Campus Crisis In Today’s Society
By Jennifer Rozansky
“The most deadly school shooting in U.S. History.” The scariest words that any student from high school or college could see go across the screen of CNN Headline news. Virginia Tech University had just experienced a horror that no one would ever want to witness.
Between Monday and Tuesday, my eyes were glued to CNN and MSNBC. It almost felt like 9/11 all over again with this strike of sadness over me, but I could not get myself to change to any other channel. I had to know who was the killer. What made him kill all of these people? And the many other unanswered questions everyone else in the nation was asking.
I graduated high school from a small town in southern Pennsylvania that is 160 miles from the Virginia Tech campus, so I called a few fellow classmates that I still talk to asking if they remembered anyone from our graduating class who went there. I was lucky, that the answer was no, however not everyone was lucky on that tragic Monday.
The media brought up many questions from a long range such as, “could this have been prevented?” To, “What can we do about gun control?” Honestly, I think the main point to get across is almost like the New York City subway system saying on every train, “If you see something, say something.”
The warning signs are usually there, it is just a matter of not being afraid and stepping up. Everyone is looking for something else to blame, gun control, the school itself, or violence in the media, but when comes down to it, someone has to take action whether it is a classmate, a teacher, or a parent.
A couple of months ago, a documentary aired on the History Channel about the famous high school gun shooting in Columbine Colorado. In it, the parents of one of the killers spoke about when he heard there was a shooting he called 911 to ask who the killer was because he believed it was his son. After seeing this, I was in shook and asking, “Why weren’t the parents arrested? They obviously knew something was up.”

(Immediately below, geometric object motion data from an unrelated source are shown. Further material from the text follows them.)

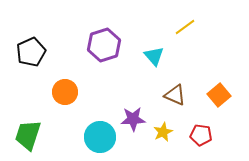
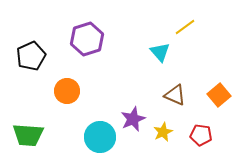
purple hexagon: moved 17 px left, 6 px up
black pentagon: moved 4 px down
cyan triangle: moved 6 px right, 4 px up
orange circle: moved 2 px right, 1 px up
purple star: rotated 20 degrees counterclockwise
green trapezoid: rotated 104 degrees counterclockwise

Even in the latest incident at Virginia Tech, an English teacher stepped up and told the media how the student that turned out to be the gunman had written several suspicious papers last fall. However, the school board said they could not do anything about it because it was considered freedom of speech and there was no specific threat in any of the papers. But, if they would have taken some action even if it was asking the student if he was ok, or depressed, could this have been prevented?
With all these latest incidents hopefully society can learn how to step up and say something because, lately it seems we see the warning signs a little to late, and hopefully in the future we as a society can learn to help prevent something like this by taking warning signs seriously and not blaming, the media, the violence, or gun control, in the end it comes down to all of us who are responsible.